Do these numbers look familiar?
That’s right – if LinkedIn gave you 100 InMails/mo and credited you only for InMails with no response (old policy), you would in theory only be able to send 125 InMails/mo even with an admirable 80% response rate, which is the same number of InMails you could send from an initial allotment of 100 and a response rate of 20% under the new policy.

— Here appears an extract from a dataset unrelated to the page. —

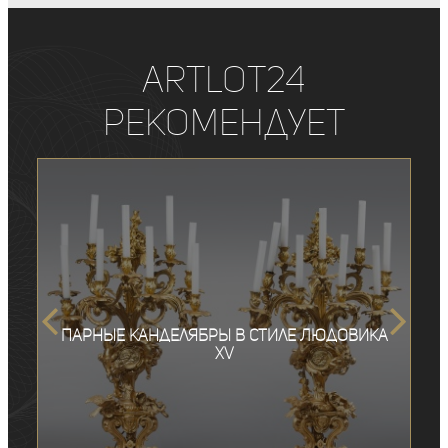
ArtLot24
рекомендует
Парные канделябры в стиле Людовика
XV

Ouch.
In this light, effective messengers should rejoice over LinkedIn’s new policy.
If you’re an effective messenger and can achieve high response rates from your InMails, the new policy is great, and certainly a dramatic improvement over the old policy, which actually punished people with high response rates when considering the amount of InMails LinkedIn credited to people with very low response rates under the old policy.
On the other hand, for people who are ineffective messengers (including spammers, of course) and those people who simply can’t achieve high response rates, the new policy will appear to be a curse, significantly reducing the number of InMails they can send when compared to the massive InMail credits they would have previously “earned” from their low response rates.
Oh, and let’s not forget that if you could get a 100% response rate, you could in theory be rewarded with unlimited InMails, whereas with the old policy, you would be rewarded with 0.
Of course, as I noted above, there are many challenges to achieving very high response rates from LinkedIn InMails, even for people who craft dynamite, highly personalized messages, and this means that the value proposition of LinkedIn licenses might change significantly for some folks and companies.
Ultimately, change is inevitable, and I’d like to share a quote which is typically erroneously attributed to Charles Darwin; “It is not the strongest of the species that survives, nor the most intelligent that survives. It is the one that is most adaptable to change.”
In any event, I hope you enjoyed my basic visualizations of the old vs. new LinkedIn InMail policies.